**** Data in this exercise

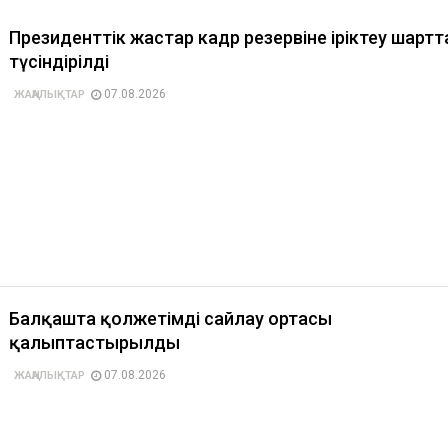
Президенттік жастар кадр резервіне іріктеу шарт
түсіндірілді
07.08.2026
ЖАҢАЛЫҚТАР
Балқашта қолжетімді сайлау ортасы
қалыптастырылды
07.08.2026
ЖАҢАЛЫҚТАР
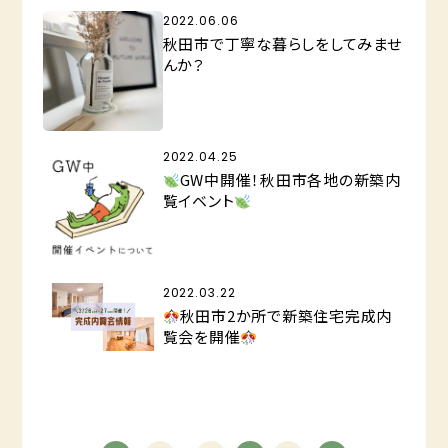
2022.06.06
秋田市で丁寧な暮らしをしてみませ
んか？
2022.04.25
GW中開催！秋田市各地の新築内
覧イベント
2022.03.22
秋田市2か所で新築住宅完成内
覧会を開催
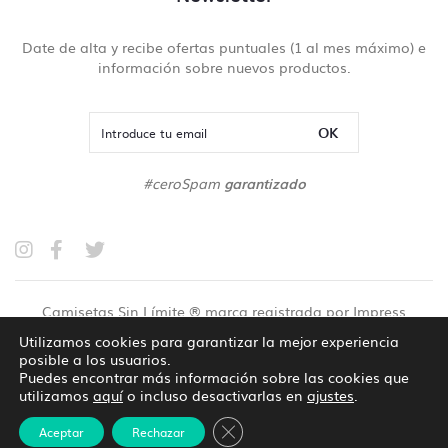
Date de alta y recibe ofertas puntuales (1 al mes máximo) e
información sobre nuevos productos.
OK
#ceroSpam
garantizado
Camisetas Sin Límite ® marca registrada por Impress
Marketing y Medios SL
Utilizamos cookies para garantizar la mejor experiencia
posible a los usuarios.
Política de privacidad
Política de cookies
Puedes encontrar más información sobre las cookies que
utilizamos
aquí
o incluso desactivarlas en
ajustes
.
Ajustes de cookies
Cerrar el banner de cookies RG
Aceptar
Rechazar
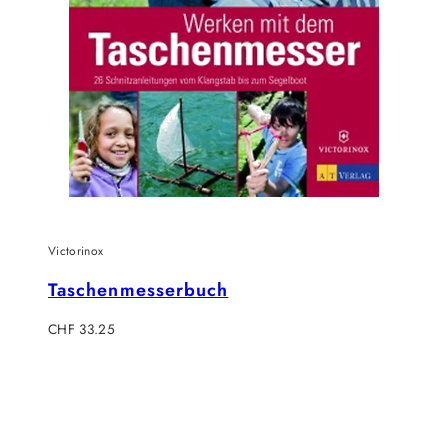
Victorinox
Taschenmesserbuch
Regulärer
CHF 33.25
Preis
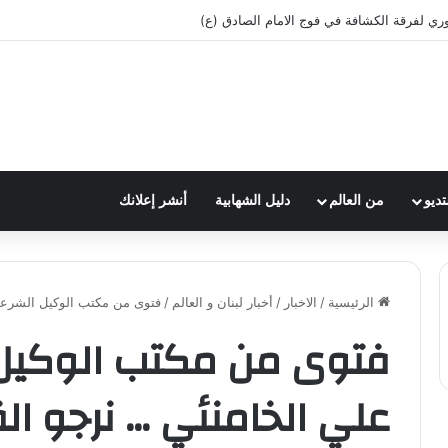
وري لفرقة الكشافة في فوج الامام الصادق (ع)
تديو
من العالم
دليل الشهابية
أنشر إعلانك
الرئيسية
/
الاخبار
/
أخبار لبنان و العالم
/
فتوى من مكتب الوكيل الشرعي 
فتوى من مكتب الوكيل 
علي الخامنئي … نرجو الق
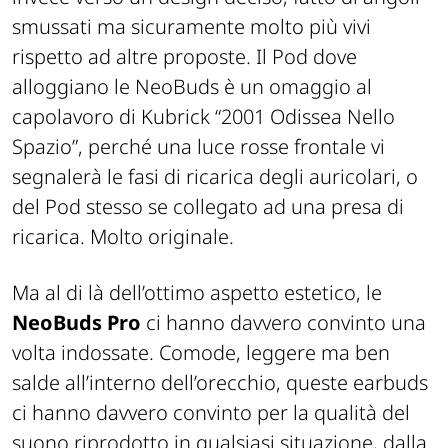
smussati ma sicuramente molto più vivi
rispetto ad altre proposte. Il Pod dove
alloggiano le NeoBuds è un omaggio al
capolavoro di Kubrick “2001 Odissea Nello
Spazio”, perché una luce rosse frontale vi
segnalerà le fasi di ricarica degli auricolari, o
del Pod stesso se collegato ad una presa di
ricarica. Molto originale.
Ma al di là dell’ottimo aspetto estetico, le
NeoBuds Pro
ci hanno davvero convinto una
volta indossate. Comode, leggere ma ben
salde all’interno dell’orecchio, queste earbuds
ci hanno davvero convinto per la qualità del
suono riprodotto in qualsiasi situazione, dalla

********
**** Data in this exercise

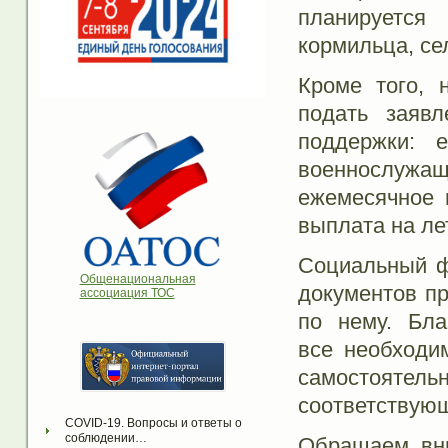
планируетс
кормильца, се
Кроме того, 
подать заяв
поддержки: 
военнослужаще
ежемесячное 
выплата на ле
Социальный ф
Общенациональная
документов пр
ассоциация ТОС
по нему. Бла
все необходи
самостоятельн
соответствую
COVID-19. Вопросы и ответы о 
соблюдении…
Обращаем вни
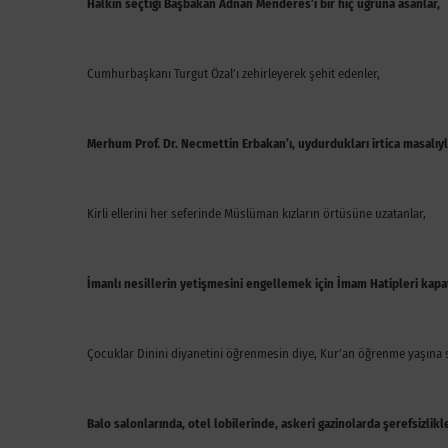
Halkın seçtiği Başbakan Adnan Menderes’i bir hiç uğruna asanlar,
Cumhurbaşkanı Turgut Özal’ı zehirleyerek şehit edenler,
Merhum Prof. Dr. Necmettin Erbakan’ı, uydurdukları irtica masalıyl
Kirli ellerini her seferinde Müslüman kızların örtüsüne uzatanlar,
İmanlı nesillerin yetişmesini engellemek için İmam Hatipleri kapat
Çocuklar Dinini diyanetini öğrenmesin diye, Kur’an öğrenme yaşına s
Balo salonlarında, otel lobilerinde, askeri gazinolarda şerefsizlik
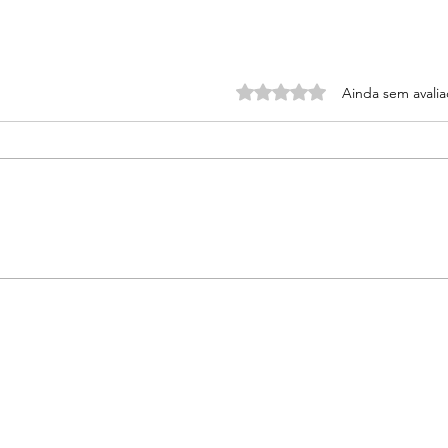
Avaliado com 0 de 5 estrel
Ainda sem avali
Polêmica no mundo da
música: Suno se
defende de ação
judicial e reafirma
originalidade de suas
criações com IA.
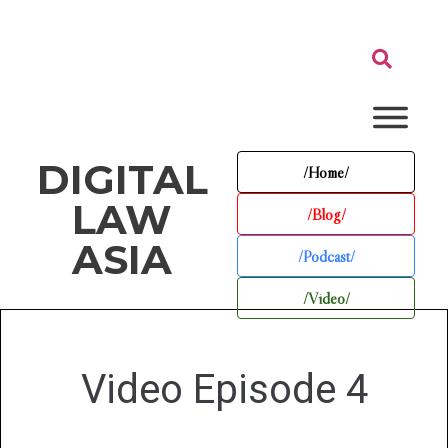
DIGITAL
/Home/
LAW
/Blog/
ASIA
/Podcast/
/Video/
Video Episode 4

********
**** Data in this exercise

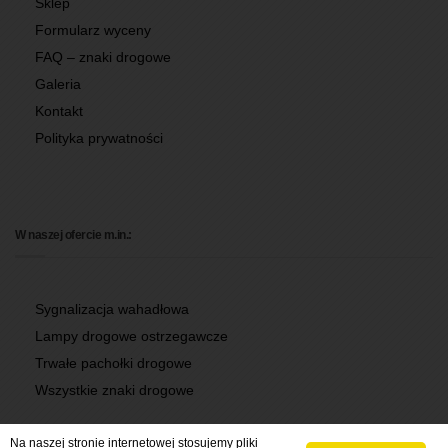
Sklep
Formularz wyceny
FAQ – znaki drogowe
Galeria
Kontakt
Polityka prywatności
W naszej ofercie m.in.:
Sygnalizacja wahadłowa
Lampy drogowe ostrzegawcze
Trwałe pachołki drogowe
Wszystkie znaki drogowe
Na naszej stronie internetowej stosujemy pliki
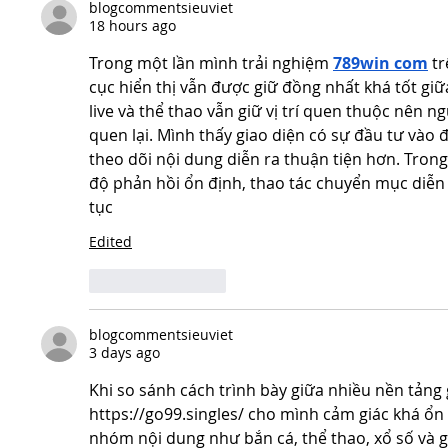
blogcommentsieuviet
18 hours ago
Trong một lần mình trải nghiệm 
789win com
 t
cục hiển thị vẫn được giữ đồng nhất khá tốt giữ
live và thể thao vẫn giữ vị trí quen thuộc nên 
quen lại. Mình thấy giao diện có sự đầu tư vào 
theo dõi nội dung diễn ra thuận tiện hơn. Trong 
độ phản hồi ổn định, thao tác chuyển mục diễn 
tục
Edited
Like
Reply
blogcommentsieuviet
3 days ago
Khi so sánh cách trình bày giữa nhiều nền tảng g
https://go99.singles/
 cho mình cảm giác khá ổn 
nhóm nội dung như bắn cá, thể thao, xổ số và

********

*Problem*
Show every line of the material that includes the string "dell".

*Answer to this task*
Ma al di là dell’ottimo aspetto estetico, le
salde all’interno dell’orecchio, queste earbuds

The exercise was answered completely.